President Obama created controversy in a recent speech when he asserted that “Islam has been woven into the fabric of our country since its founding.” He followed this statement with rather generic statements about Muslim immigrants coming to America and finding economic opportunity and freedom.

The point of the president’s comments is, of course, that millions of Muslims live and prosper in America, and that they, not ISIS, Al-Qaeda, or other jihadists, are representative Muslims. America, and the American government, welcomes these Muslims here as friends and fellow citizens. This, in my opinion, is correct, and is just the sort of thing that the president needs to emphasize over and over.

But what about the idea that Islam has been “woven into the fabric” of America since the founding? What role did Islam, and Muslims, play in colonial and Revolutionary America?

Part of the reason that the president gave few details about Islam and the founding era is that most of Islam’s role at that time was either in negative associations, or in real Muslim slaves. Neither gives much fodder, I’m afraid, for positive examples that the president might cite.

As I noted in a chapter on Islam which I contributed to Daniel Dreisbach and Mark David Hall’s book Faith and the Founders of the American Republic,

There were actual Muslims living in America during the Founding period, but the vast majority of them were toiling as slaves in the South. Of course, Muslim traders and sailors also passed through American ports on occasion, but most American Muslims were Africans forcibly imported to work on American plantations. The exact number of Muslims, of course, is hard to discern, but historian Michael Gomez has estimated that perhaps 200,000 slaves came from African regions with significant Muslim influences. This does not mean that all of these were Muslims, but it does suggest that hundreds of thousands of slaves may have been at least marginally familiar with Muslim beliefs.

But the typical Muslim appearing in Anglo-American writing during the Revolutionary period was not an African slave; more likely he would have been a Barbary pirate or a Middle Eastern despot. A close look at the uses of Islam in the Founding period and early republic shows reveals a well-established political and literary tradition: citing the similarities between an opponent’s views and the “beliefs” of Islam as a means to discredit one’s adversaries. Over the course of the eighteenth century, Americans’ uses of Islam became increasingly secularized. Early in the century, Islam was typically used for religious purposes in religious debates, while later commentators often implemented knowledge of despotic Islamic states to support political points. Real fears of Islam as a religion continued, however, appearing in episodes such as the ratification debates of the late 1780s, when the lack of a religious test in the Constitution theoretically opened a door to the election of Muslims to American political offices. Although one should hesitate to describe early Americans as conversant with Islam, they certainly conversed about Islam regularly.

Thus, African slaves were the most likely people in early America to have a Muslim background, but they did not shape most European-Americans’ views of Islam.
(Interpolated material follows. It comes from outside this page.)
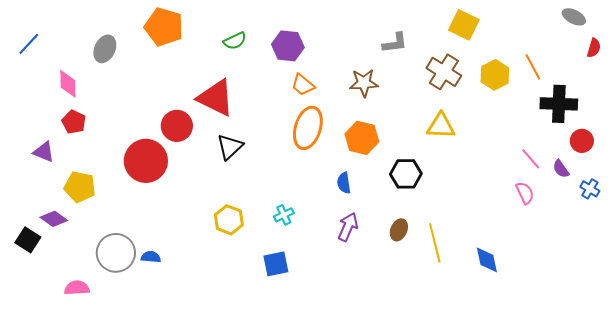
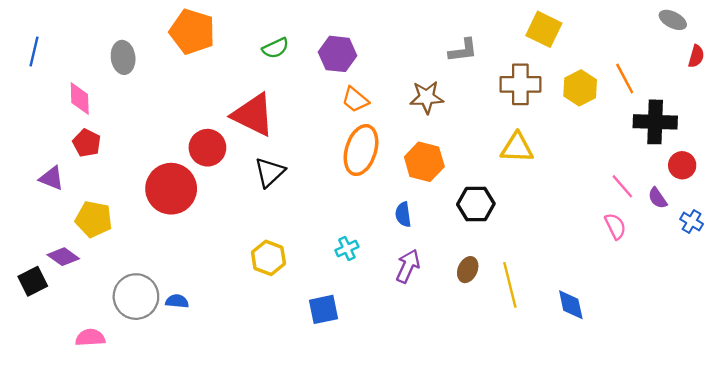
blue line: (29, 44) -> (34, 52), turned -30
gray ellipse: (105, 49) -> (123, 57), turned -32
brown cross: (444, 72) -> (520, 84), turned -32
cyan cross: (284, 215) -> (347, 248), moved
black square: (28, 240) -> (33, 281), turned 30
These came from popular writings such as stories of people suffering captivity at the hands of the Barbary pirates, and biographies of the Prophet Muhammad (English-language biographies or translations that typically presented him as the epitome of a religious impostor).

House Speaker Nancy Pelosi is seen here (left) during Congressman Ellison’s Swearing In Ceremony with Thomas Jefferson’s Qur’an (2007); Michaela McNichol, Library of Congress; Wikimedia Commons.

Perhaps the most furious public debate about Islam came during the ratification process, when many critics of the no-test oath clause of the Constitution said that it opened the door for atheists, or even “Mahometans” to serve in public office. Defenders of the ban on religious tests for national public service (evangelical Baptists were among the strongest advocates of the ban) argued that the government should play no role in policing people’s religious beliefs, and that if it came to pass that the American people wanted to elect a Muslim, then the will of the people should prevail.

It took quite a long time, but of course the ban on a test oath did ultimately lead to the election of Congress’s first Muslim, Keith Ellison, in 2006. Ellison swore his oath of office on Thomas Jefferson’s copy of the Qur’an (translations of which were also widely available at the time of the nation’s founding). Internet rumors about President Obama’s faith notwithstanding, we have yet to have a Muslim serve as president.